A Study of Library Usage in Agent-Authored Pull Requests

📅 2025-12-12

📈 Citations: 0

✨ Influential: 0

career value

192K/year

🤖 AI Summary

Prior studies lack empirical evidence on how AI coding agents utilize third-party libraries in real-world software development. Method: We conduct the first large-scale empirical analysis of library usage patterns across 26,760 real-world pull requests (PRs), employing dependency parsing, version string identification, and library clustering to quantify import frequency, new dependency introduction rates, and version declaration practices. Contribution/Results: (1) 29.5% of PRs contain library imports, yet only 1.3% introduce *new* dependencies—indicating strong preference for reusing existing dependencies over expanding the dependency graph; (2) explicit version declaration occurs in 75.0% of imports, markedly exceeding rates observed with traditional LLMs; (3) the breadth and diversity of external libraries used significantly surpass those reported in prior non-agent-based studies, refuting the “narrow preference” hypothesis. These findings establish a critical empirical benchmark for assessing the engineering soundness and ecosystem impact of AI coding agents.

Technology Category

Application Category

📝 Abstract

Coding agents are becoming increasingly capable of completing end-to-end software engineering workflows that previously required a human developer, including raising pull requests (PRs) to propose their changes.
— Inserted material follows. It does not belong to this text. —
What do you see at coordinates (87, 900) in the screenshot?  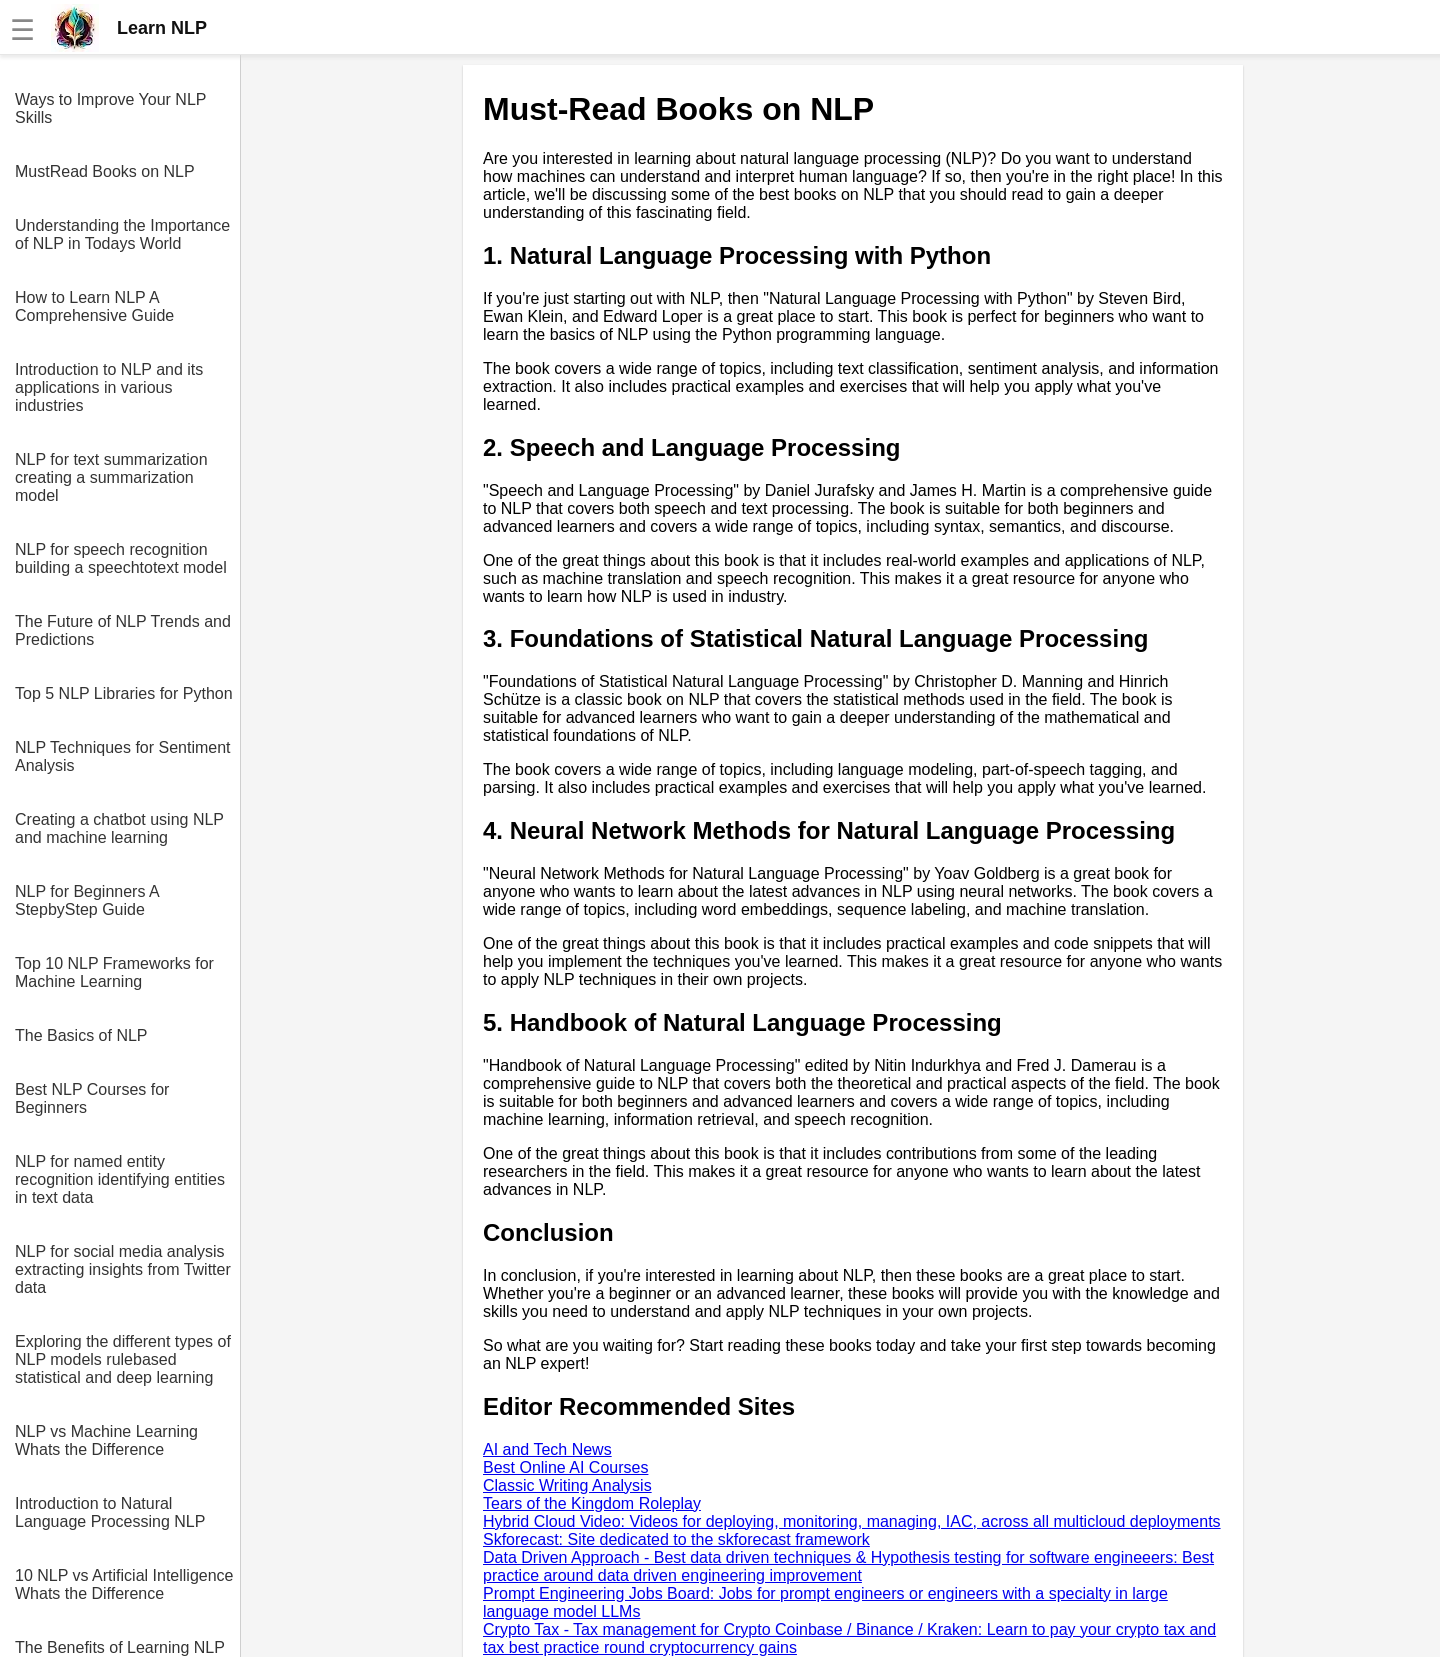 I see `NLP for Beginners A StepbyStep Guide` at bounding box center [87, 900].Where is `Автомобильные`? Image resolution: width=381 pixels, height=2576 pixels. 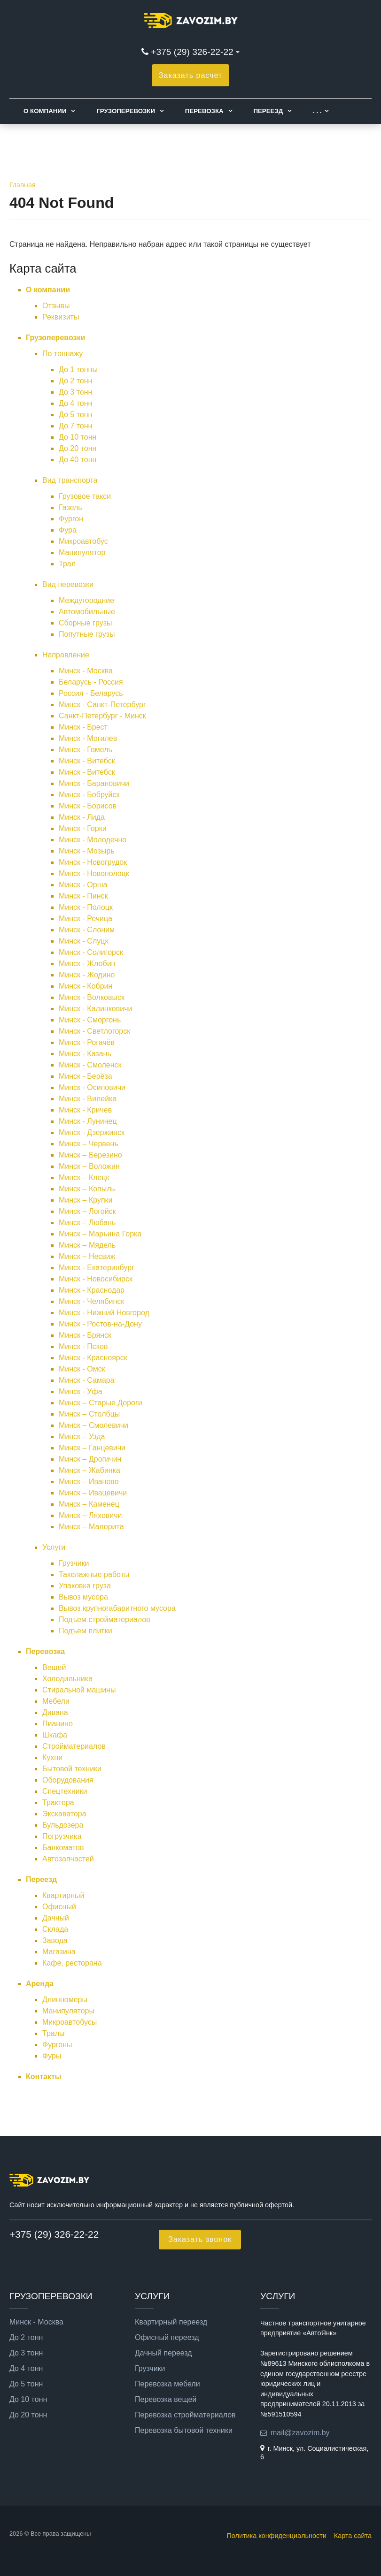
Автомобильные is located at coordinates (87, 612).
However, we still know little about how these agents use libraries when generating code, a core part of real-world software development. To fill this gap, we study 26,760 agent-authored PRs from the AIDev dataset to examine three questions: how often do agents import libraries, how often do they introduce new dependencies (and with what versioning), and which specific libraries do they choose? We find that agents often import libraries (29.5% of PRs) but rarely add new dependencies (1.3% of PRs); and when they do, they follow strong versioning practices (75.0% specify a version), an improvement on direct LLM usage where versions are rarely mentioned. Generally, agents draw from a surprisingly diverse set of external libraries, contrasting with the limited "library preferences" seen in prior non-agentic LLM studies. Our results offer an early empirical view into how AI coding agents interact with today's software ecosystems.

Problem

Research questions and friction points this paper is trying to address.

Analyze library import frequency in agent-authored pull requests.

Examine new dependency introduction and versioning practices by agents.

Identify specific library choices and diversity in agent-generated code.

Innovation

Methods, ideas, or system contributions that make the work stand out.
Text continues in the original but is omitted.